- [What the task requires]: Pull out every line below that holds the word "renforcement".

Segment Start: Dataset records

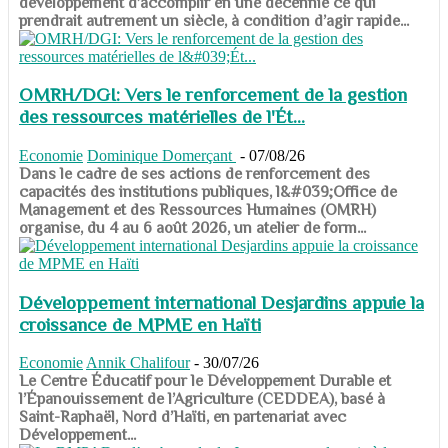
développement d’accomplir en une décennie ce qui
prendrait autrement un siècle, à condition d’agir rapide...
OMRH/DGI: Vers le renforcement de la gestion
des ressources matérielles de l'Ét...
Economie
Dominique Domerçant
-
07/08/26
Dans le cadre de ses actions de renforcement des
capacités des institutions publiques, l&#039;Office de
Management et des Ressources Humaines (OMRH)
organise, du 4 au 6 août 2026, un atelier de form...
Développement international Desjardins appuie la
croissance de MPME en Haïti
Economie
Annik Chalifour
-
30/07/26
​​​​​​​Le Centre Éducatif pour le Développement Durable et
l’Épanouissement de l’Agriculture (CEDDEA), basé à
Saint-Raphaël, Nord d’Haïti, en partenariat avec
Développement...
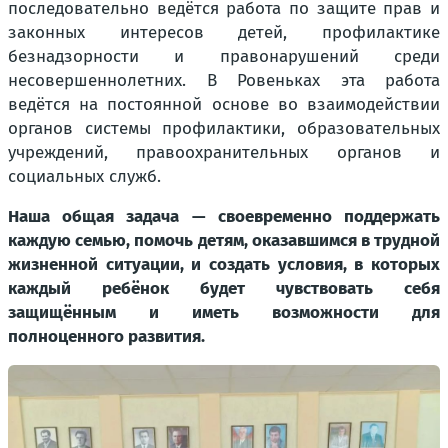
последовательно ведётся работа по защите прав и
законных интересов детей, профилактике
безнадзорности и правонарушений среди
несовершеннолетних. В Ровеньках эта работа
ведётся на постоянной основе во взаимодействии
органов системы профилактики, образовательных
учреждений, правоохранительных органов и
социальных служб.
Наша общая задача — своевременно поддержать
каждую семью, помочь детям, оказавшимся в трудной
жизненной ситуации, и создать условия, в которых
каждый ребёнок будет чувствовать себя
защищённым и иметь возможности для
полноценного развития.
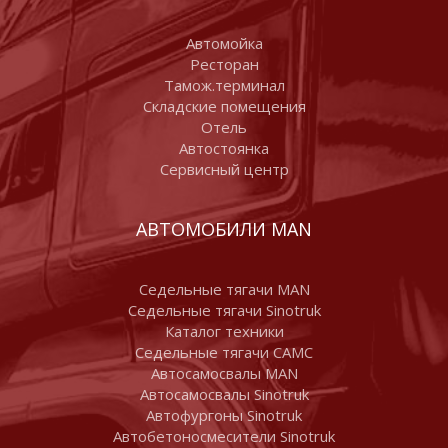
Автомойка
Ресторан
Тамож.терминал
Складские помещения
Отель
Автостоянка
Сервисный центр
АВТОМОБИЛИ MAN
Седельные тягачи MAN
Седельные тягачи Sinotruk
Каталог техники
Седельные тягачи CAMC
Автосамосвалы MAN
Автосамосвалы Sinotruk
Автофургоны Sinotruk
Автобетоносмесители Sinotruk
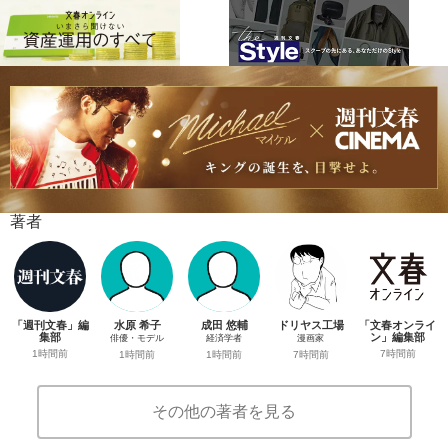
著者
「週刊文春」編
水原 希子
成田 悠輔
ドリヤス工場
「文春オンライ
集部
ン」編集部
俳優・モデル
経済学者
漫画家
1時間前
7時間前
1時間前
1時間前
7時間前
その他の著者を見る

Segment End: Dataset records

- [Exercise response]:
OMRH/DGI: Vers le renforcement de la gestion
Dans le cadre de ses actions de renforcement des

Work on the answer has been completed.